WHAT IS BEING ASKED: Could you set down exactly the lines of the data below, starting at the one that holds "solutions d’eaux pluviales, sanitaires" and ending at the one that holds "Se usa en pisos", both included, and only those?
-=-=-
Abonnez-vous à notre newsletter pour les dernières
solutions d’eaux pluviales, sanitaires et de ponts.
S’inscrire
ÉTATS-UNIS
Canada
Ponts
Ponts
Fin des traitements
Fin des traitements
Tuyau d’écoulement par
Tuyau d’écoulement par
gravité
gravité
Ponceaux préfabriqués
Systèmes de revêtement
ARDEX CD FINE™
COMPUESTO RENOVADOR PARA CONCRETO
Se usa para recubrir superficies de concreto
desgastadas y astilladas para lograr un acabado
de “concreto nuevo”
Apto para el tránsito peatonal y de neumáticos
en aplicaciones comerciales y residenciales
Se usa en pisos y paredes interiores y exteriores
-=-=-
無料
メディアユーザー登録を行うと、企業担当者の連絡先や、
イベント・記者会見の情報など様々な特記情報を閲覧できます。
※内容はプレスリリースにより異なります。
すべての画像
-=-=-
OUTPUT OF THE EXERCISE:
solutions d’eaux pluviales, sanitaires et de ponts.
S’inscrire
ÉTATS-UNIS
Canada
Ponts
Ponts
Fin des traitements
Fin des traitements
Tuyau d’écoulement par
Tuyau d’écoulement par
gravité
gravité
Ponceaux préfabriqués
Systèmes de revêtement
ARDEX CD FINE™
COMPUESTO RENOVADOR PARA CONCRETO
Se usa para recubrir superficies de concreto
desgastadas y astilladas para lograr un acabado
de “concreto nuevo”
Apto para el tránsito peatonal y de neumáticos
en aplicaciones comerciales y residenciales
Se usa en pisos y paredes interiores y exteriores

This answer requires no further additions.